The Rathbones multi-asset team holds a hefty £222m in cash across its four funds, making up as much as 23 per cent of one of the portfolios.
As at January 31, cash and short-dated bonds accounted for more than 23 per cent of the £665m Rathbone Strategic Growth Portfolio and 21 per cent of the £280m Rathbone Total Return Portfolio.
Although featuring less heavily in the other two funds — the Enhanced Growth Portfolio and the Strategic Income Portfolio — these mandates still held 6 and 7 per cent in cash respectively.
Will McIntosh-Whyte, who manages the range alongside the head of multi-asset investments David Coombs, told FTAdviser the cash holding was primarily the result of an unattractive bond market.
He said: “We do not think bonds look like fantastic value at the moment.
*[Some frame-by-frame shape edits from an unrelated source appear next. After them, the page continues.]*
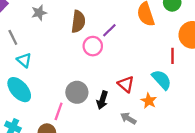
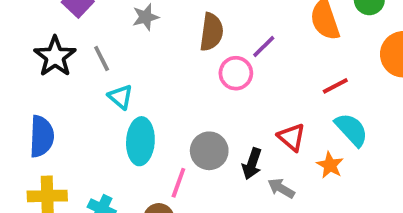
red line: (173, 56) -> (335, 86), moved, turned 63
cyan ellipse: (19, 90) -> (140, 141), moved, turned 45
gray arrow: (128, 118) -> (281, 188), moved

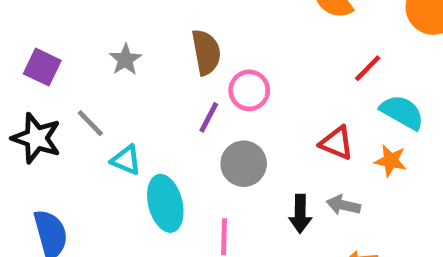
purple line: (264, 47) -> (209, 117), moved
gray circle: (209, 151) -> (244, 164), moved
black arrow: (252, 164) -> (300, 214), moved

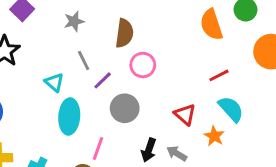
purple line: (209, 117) -> (103, 80), moved
gray line: (90, 123) -> (84, 61), moved

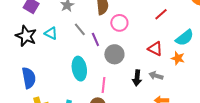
red line: (219, 75) -> (161, 14), moved
purple line: (103, 80) -> (95, 39), turned -56
cyan triangle: (54, 82) -> (51, 33), moved
cyan semicircle: (231, 109) -> (185, 38), turned 108

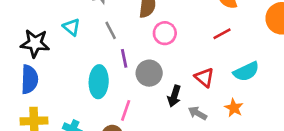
black star: (26, 36) -> (35, 43), moved, turned -30
purple line: (95, 39) -> (124, 58), moved
orange star: (178, 58) -> (234, 108), moved
black arrow: (137, 78) -> (174, 96), moved

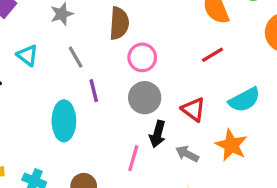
gray circle: (149, 73) -> (145, 98), moved
orange star: (234, 108) -> (231, 145), size x1.4
pink line: (126, 110) -> (133, 158), moved

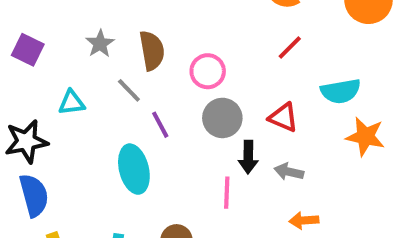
brown semicircle: (119, 23) -> (152, 51), moved
cyan triangle: (27, 55) -> (72, 103), turned -30
cyan semicircle: (244, 100) -> (341, 91), turned 32
orange star: (231, 145) -> (365, 137), moved

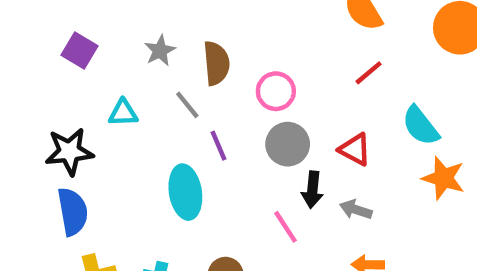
cyan semicircle: (341, 91) -> (421, 126), turned 57
pink line: (227, 193) -> (285, 227), turned -40

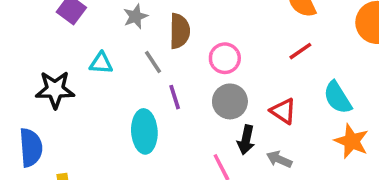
blue semicircle: (73, 212) -> (31, 148), moved

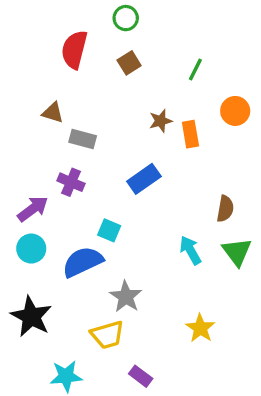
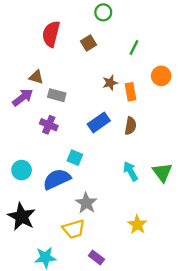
green circle: (126, 18) -> (103, 12), moved
purple arrow: (33, 209) -> (23, 97), moved
brown semicircle: (225, 209) -> (130, 126), moved

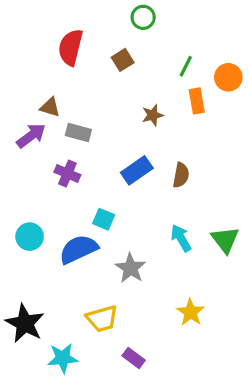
orange circle: (161, 76) -> (228, 77), moved
orange rectangle: (130, 92) -> (197, 101), moved
gray star: (86, 203) -> (130, 268), moved
black star: (22, 217) -> (25, 323), moved

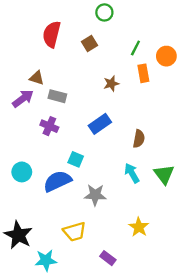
brown semicircle: (181, 175) -> (139, 139), moved
gray star: (130, 268) -> (95, 195), turned -30
purple rectangle: (134, 358) -> (108, 258), moved

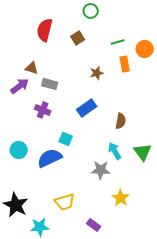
green line: (135, 48) -> (118, 42), turned 48
gray star: (95, 195) -> (101, 170), moved

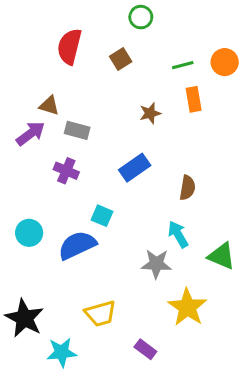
orange circle: (145, 49) -> (225, 62), moved
green triangle: (143, 152) -> (222, 256), moved, turned -30
yellow star: (121, 198) -> (187, 307), size x1.4

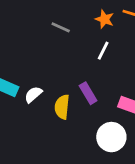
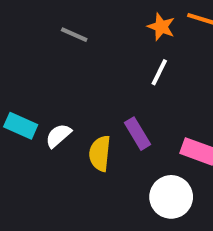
gray line: (61, 27) -> (74, 35), moved

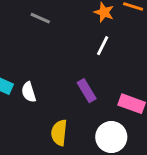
white semicircle: (58, 136) -> (29, 92), turned -66
yellow semicircle: (100, 153) -> (59, 133), moved

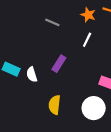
gray line: (40, 18) -> (52, 22), moved
purple rectangle: (87, 91) -> (59, 64), moved, turned 63

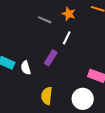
orange star: (88, 15) -> (69, 14), moved
white line: (87, 40) -> (67, 38), moved

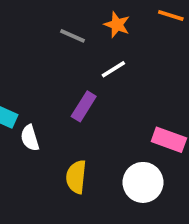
white line: (67, 38) -> (113, 69), turned 32
white semicircle: (26, 68) -> (30, 138), moved

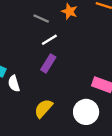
white line: (113, 69) -> (49, 40), moved
yellow semicircle: (76, 177) -> (43, 108), turned 36

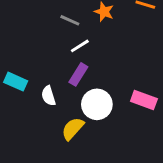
white semicircle: (14, 84) -> (48, 96), moved
white circle: (86, 112) -> (97, 104), moved

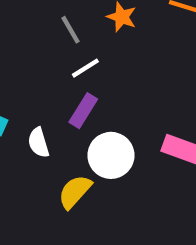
gray line: (70, 20) -> (70, 30), turned 36

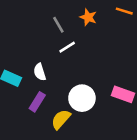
purple rectangle: (83, 111) -> (37, 102), moved
white semicircle: (39, 143) -> (40, 72), moved

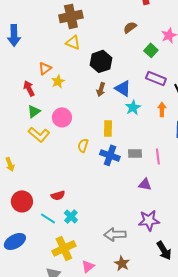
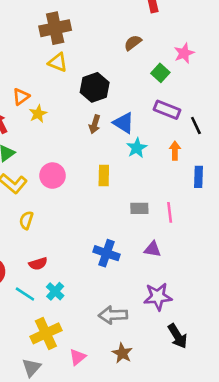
pink circle: (62, 117) -> (53, 176), moved
yellow semicircle: (83, 145) -> (26, 220), moved
blue cross: (110, 155) -> (106, 253), moved

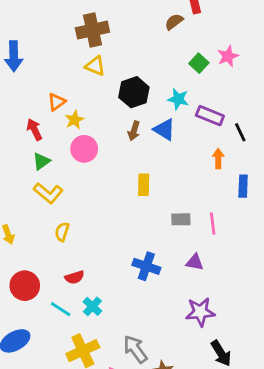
brown semicircle: (133, 43) -> (174, 22), moved
green square: (160, 73) -> (199, 63), moved
cyan star: (137, 148) -> (178, 99), moved, turned -30
pink circle: (53, 176) -> (84, 149), moved
gray arrow: (113, 315) -> (135, 349), moved, turned 56

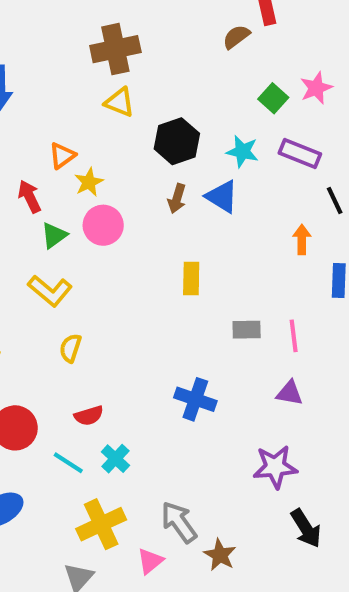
purple rectangle: (210, 116) -> (300, 154), moved
green triangle: (41, 161) -> (54, 235), moved
purple triangle: (195, 262) -> (290, 393), moved

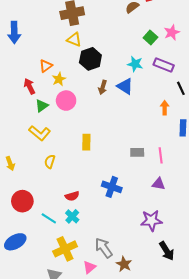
black hexagon: (177, 141) -> (90, 59), moved
yellow rectangle: (191, 278) -> (86, 142), moved
red semicircle: (89, 416) -> (72, 196), moved

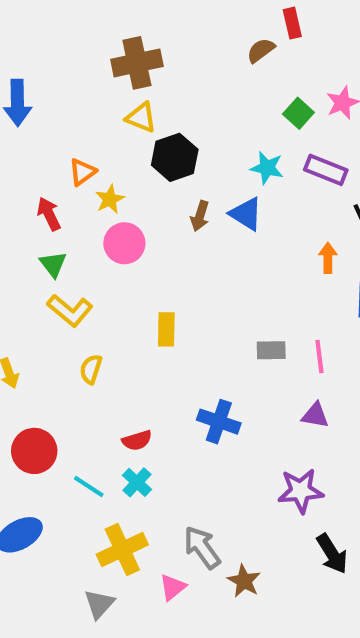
green triangle: (42, 106) -> (53, 264), moved, turned -32

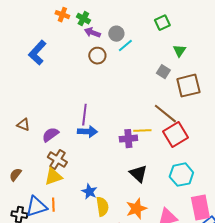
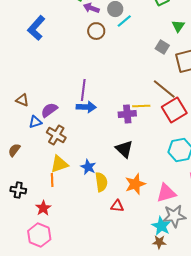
black triangle: (138, 174) -> (124, 149), moved
yellow triangle: (53, 177) -> (59, 164), moved
blue triangle: (36, 207) -> (35, 122), moved, size x0.6

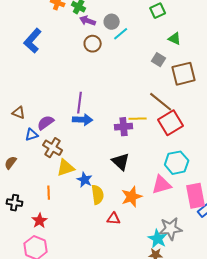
green triangle: (178, 26) -> (175, 39), turned -40
yellow triangle: (59, 164) -> (66, 168), moved
pink triangle: (166, 193) -> (162, 185), moved

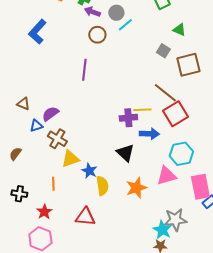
purple line: (80, 103) -> (84, 70), moved
blue arrow: (83, 120) -> (149, 134), moved
red triangle: (114, 219) -> (85, 217), moved, size x1.5

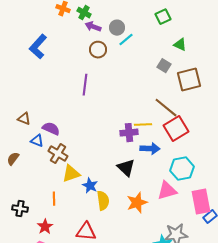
purple semicircle: (50, 114) -> (51, 129), turned 60
blue triangle: (36, 126) -> (37, 141), turned 40
brown semicircle: (15, 154) -> (13, 159), moved

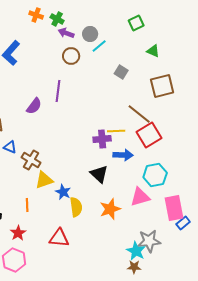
gray square: (164, 66) -> (121, 72), moved
purple semicircle: (51, 129) -> (34, 106), moved, turned 102

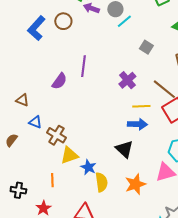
brown circle: (71, 56) -> (63, 21), moved
purple cross: (102, 139) -> (127, 80), moved, turned -36
blue arrow: (123, 155) -> (137, 124), moved

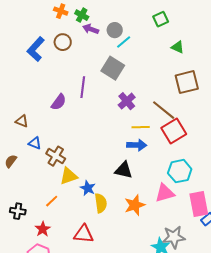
gray square: (146, 47) -> (113, 68), moved, size x1.6
black triangle: (124, 149) -> (124, 170), turned -30
orange line: (52, 180) -> (52, 201), turned 48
There’s nearly always a place for bonds because they give you a negative correlation to equities, but right now you’re paying quite a lot and taking a lot of risk for a low yield.
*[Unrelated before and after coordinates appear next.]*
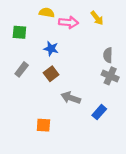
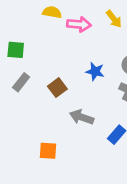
green square: (19, 32) -> (16, 50), moved
blue star: (51, 49) -> (95, 71), moved

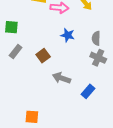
blue star: (95, 71) -> (68, 35), moved
orange square: (48, 151) -> (32, 117), moved

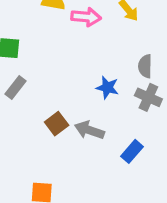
blue star: (68, 35) -> (107, 88), moved
brown square: (43, 56) -> (57, 124), moved

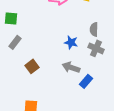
brown square: (57, 124) -> (32, 66), moved
gray arrow: (89, 130) -> (71, 67), moved

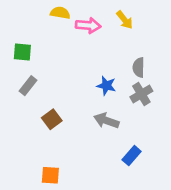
gray cross: (96, 48) -> (141, 94), turned 35
blue rectangle: (86, 81) -> (132, 156), moved

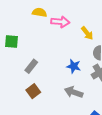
yellow arrow: (125, 20) -> (87, 33), moved
gray rectangle: (28, 86) -> (31, 66), moved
“In terms of government bonds, I don’t think the longer-term bonds are paying enough to be worth the risk inflation may go up and beat the yield they are currently paying.”
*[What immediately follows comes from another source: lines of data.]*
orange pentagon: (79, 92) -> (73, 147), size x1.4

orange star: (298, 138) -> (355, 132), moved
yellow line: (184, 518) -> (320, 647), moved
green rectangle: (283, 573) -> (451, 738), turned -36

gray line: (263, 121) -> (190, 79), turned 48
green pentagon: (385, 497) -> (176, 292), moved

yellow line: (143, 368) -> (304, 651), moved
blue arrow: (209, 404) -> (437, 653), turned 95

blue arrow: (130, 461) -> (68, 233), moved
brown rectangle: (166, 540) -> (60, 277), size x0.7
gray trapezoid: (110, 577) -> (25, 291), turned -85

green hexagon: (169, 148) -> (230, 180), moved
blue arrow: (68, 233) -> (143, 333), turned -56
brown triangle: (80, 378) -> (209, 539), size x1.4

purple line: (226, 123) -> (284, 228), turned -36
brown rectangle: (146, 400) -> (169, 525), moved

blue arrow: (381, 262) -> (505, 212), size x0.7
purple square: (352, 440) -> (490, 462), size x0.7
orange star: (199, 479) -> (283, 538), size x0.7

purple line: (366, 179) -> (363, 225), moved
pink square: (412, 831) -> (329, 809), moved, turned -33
Mr McIntosh-Whyte said it was true a 10-year bond would go up in value if “the world goes to hell”, but said he was not being paid enough from the investment to deal with the unknown risks of holding it and would rather hold cash.
Bonds, and particularly government bonds, are usually a lower risk option in a multi-asset portfolio and therefore play the same defensive role as cash.
He felt the same way about corporate bonds. He said: “You’re not getting much extra yield on taking a lot of extra risk with corporate bonds.
“They’re riskier because they’re not as liquid and the company could go bust. In fact, I would rather buy the equity of the company than take on the debt because I can get decent returns and I know the return I’m going to get.”
The cash pile in the funds was also a result of the managers’ use of put options, Mr McIntosh-Whyte said.
Put options are an insurance tool which give managers the right to sell their stocks at a specified price (within an agreed timeframe), so can protect part of a portfolio against falling markets.
When using put options, the manager can protect the same proportion of their portfolio for less money than when using a physical defensive asset such as gold, meaning the portfolio has more cash left over.
The downside is that unlike a physical asset, the cash spent on a put option is essentially worthless if markets remain stable or go up.
He added: “I do not need to allocate so much capital to get that protection, so that excess is still in the fund.”